● Work instructions:
In the entries below, find the line containing "Kindle週替わりまとめ買いセール". Write out that line and all lines after it, exactly, and nothing else.

● Records from a data source:
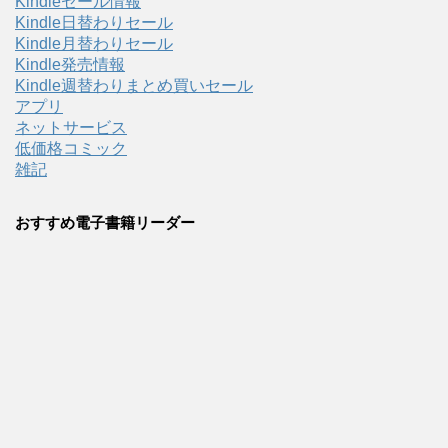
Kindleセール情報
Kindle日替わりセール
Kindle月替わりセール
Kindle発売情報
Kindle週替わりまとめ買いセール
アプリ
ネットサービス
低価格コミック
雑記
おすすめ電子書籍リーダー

● Response:
Kindle週替わりまとめ買いセール
アプリ
ネットサービス
低価格コミック
雑記
おすすめ電子書籍リーダー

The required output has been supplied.